A Deep Reinforcement Learning Approach for Global Routing
Pith reviewed 2026-05-25 19:28 UTC · model grok-4.3
The pith
A deep reinforcement learning agent can outperform sequential A* in finding global routing solutions for circuit designs.
A machine-rendered reading of the paper's core claim, the machinery that carries it, and where it could break.
Core claim
The deep reinforcement learning approach enables an agent to produce an optimal routing policy based on the variety of problems presented, and the fine-tuned model outperforms the sequential A* method in routing solutions and rewards within the simulated global routing environment.
What carries the argument
The deep reinforcement learning agent that uses a conjoint optimization mechanism to learn a policy for connecting circuit components with wires in a simulated environment.
Load-bearing premise
The simulated environment and reward structure must accurately capture the constraints and objectives of real global routing problems so that the policy generalizes beyond the training instances.
What would settle it
Evaluating the trained routing agent on actual global routing instances from commercial electronic design automation software and comparing total wire length, via count, and design rule violations against A* results.
Figures
read the original abstract
Global routing has been a historically challenging problem in electronic circuit design, where the challenge is to connect a large and arbitrary number of circuit components with wires without violating the design rules for the printed circuit boards or integrated circuits. Similar routing problems also exist in the design of complex hydraulic systems, pipe systems and logistic networks. Existing solutions typically consist of greedy algorithms and hard-coded heuristics. As such, existing approaches suffer from a lack of model flexibility and non-optimum solutions. As an alternative approach, this work presents a deep reinforcement learning method for solving the global routing problem in a simulated environment. At the heart of the proposed method is deep reinforcement learning that enables an agent to produce an optimal policy for routing based on the variety of problems it is presented with leveraging the conjoint optimization mechanism of deep reinforcement learning. Conjoint optimization mechanism is explained and demonstrated in details; the best network structure and the parameters of the learned model are explored. Based on the fine-tuned model, routing solutions and rewards are presented and analyzed. The results indicate that the approach can outperform the benchmark method of a sequential A* method, suggesting a promising potential for deep reinforcement learning for global routing and other routing or path planning problems in general. Another major contribution of this work is the development of a global routing problem sets generator with the ability to generate parameterized global routing problem sets with different size and constraints, enabling evaluation of different routing algorithms and the generation of training datasets for future data-driven routing approaches.
Editorial analysis
A structured set of objections, weighed in public.
Referee Report
Summary. The manuscript presents a deep reinforcement learning (DRL) method for global routing in circuit design. It introduces a custom parameterized problem-set generator and reports that a fine-tuned DRL policy produces better routing solutions and rewards than a sequential A* baseline when evaluated on instances drawn from the generator.

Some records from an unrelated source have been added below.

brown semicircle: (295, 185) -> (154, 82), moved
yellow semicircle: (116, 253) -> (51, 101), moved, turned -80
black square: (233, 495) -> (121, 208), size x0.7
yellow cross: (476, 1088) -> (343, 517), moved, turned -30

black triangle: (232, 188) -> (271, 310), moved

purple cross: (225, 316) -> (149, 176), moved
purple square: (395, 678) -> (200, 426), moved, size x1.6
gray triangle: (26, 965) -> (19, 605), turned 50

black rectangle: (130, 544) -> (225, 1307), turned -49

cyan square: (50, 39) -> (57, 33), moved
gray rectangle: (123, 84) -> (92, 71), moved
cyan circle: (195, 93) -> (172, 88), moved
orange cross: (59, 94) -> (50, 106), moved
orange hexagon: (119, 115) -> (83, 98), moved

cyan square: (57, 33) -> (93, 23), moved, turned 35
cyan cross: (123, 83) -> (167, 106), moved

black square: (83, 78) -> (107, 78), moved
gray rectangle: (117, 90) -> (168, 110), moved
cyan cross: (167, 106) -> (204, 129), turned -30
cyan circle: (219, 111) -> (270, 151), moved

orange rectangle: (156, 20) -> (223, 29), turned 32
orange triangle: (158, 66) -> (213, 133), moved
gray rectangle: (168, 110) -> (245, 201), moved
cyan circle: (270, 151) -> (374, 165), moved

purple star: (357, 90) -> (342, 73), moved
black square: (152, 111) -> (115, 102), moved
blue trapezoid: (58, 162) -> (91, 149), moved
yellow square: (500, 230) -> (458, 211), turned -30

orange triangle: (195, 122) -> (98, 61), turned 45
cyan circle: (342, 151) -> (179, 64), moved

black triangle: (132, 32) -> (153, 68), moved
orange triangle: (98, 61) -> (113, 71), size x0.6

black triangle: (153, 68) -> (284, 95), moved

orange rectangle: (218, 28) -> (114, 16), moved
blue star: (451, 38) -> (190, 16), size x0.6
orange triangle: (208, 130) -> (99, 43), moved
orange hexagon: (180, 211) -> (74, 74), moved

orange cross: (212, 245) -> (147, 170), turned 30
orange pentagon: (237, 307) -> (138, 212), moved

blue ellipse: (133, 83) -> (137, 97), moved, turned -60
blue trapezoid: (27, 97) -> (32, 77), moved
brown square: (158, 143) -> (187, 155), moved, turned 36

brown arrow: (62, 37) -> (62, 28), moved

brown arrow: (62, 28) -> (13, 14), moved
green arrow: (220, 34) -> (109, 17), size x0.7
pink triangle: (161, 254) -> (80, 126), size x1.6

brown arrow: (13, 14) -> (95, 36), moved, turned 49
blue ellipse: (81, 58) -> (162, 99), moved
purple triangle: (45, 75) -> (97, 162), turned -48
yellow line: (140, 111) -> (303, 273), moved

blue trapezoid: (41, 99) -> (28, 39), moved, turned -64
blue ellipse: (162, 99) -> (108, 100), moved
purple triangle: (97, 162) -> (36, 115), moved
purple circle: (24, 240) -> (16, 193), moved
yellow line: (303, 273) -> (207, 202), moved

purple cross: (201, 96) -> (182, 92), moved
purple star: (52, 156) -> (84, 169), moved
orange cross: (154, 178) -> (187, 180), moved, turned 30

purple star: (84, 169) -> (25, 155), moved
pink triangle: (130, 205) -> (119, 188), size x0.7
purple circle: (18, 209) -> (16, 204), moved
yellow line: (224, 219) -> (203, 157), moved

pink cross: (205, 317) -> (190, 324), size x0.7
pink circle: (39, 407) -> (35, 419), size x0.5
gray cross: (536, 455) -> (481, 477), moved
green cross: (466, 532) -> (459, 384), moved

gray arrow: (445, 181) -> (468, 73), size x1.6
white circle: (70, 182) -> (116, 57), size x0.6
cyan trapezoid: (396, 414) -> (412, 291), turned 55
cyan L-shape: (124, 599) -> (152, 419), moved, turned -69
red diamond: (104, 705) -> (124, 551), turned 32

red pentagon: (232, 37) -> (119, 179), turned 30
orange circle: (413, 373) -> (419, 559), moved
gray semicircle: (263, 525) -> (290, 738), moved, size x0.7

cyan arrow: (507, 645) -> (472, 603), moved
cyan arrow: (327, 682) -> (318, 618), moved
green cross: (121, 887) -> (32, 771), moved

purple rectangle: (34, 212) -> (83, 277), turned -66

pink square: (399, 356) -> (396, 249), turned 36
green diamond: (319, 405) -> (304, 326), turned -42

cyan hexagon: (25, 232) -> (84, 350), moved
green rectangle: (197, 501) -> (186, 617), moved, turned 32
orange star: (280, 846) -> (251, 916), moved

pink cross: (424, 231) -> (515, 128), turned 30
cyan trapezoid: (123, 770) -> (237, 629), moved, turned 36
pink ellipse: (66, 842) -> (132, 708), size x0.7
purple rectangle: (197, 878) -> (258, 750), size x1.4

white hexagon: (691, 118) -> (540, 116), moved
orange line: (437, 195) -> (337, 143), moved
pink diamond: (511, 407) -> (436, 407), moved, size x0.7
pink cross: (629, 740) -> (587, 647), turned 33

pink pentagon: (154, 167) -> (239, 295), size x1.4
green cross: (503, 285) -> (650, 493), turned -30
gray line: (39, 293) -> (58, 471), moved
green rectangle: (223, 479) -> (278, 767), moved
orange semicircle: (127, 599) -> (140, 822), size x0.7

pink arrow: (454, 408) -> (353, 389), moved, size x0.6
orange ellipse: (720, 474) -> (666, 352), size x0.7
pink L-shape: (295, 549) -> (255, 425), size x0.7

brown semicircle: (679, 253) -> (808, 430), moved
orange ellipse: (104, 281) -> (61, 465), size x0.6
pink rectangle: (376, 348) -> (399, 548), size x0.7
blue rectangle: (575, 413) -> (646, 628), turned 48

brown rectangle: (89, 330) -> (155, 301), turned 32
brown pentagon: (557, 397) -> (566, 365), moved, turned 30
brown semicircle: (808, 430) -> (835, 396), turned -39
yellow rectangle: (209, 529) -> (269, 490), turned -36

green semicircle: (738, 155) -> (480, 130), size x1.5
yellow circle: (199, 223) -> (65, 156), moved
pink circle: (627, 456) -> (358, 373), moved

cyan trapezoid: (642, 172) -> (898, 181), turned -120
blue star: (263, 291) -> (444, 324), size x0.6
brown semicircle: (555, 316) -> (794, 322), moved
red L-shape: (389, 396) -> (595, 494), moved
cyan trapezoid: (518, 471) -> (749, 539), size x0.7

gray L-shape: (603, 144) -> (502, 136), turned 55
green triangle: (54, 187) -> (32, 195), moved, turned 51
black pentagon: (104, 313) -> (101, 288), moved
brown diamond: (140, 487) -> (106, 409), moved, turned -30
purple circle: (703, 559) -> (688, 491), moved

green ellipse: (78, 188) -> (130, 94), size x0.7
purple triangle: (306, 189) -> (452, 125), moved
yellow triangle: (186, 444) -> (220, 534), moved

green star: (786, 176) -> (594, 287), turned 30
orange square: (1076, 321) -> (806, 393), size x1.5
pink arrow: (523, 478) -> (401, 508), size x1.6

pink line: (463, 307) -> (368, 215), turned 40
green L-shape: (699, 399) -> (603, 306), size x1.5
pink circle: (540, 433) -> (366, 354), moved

Significance. If the empirical claims hold under more rigorous evaluation, the work would demonstrate a data-driven alternative to heuristic routing methods and supply a generator useful for training and benchmarking future routing algorithms. The conjoint optimization aspect of DRL is presented as a conceptual contribution.
major comments (2)
- [Results] Results section: All reported comparisons are performed exclusively on synthetic instances from the authors' custom generator; no experiments appear on standard ISPD 2007/2008 global routing benchmarks containing realistic netlists, layer counts, and design-rule constraints. This directly undermines the load-bearing claim that the DRL approach outperforms A* for global routing.
- [Abstract and Results] Abstract and Results section: The outperformance claim is stated without quantitative metrics (e.g., wirelength, via counts, overflow), statistical significance tests, problem-size ranges, or ablation studies on network architecture or reward components.
minor comments (2)
- [Method] The description of the state representation and action space in the DRL formulation could be made more precise with explicit equations or pseudocode.
- [Results] Figure captions and axis labels in the results plots lack sufficient detail on the exact metrics plotted and the number of instances averaged.
Simulated Author's Rebuttal
We thank the referee for the constructive feedback on our manuscript. We address each major comment below and outline the revisions we will make.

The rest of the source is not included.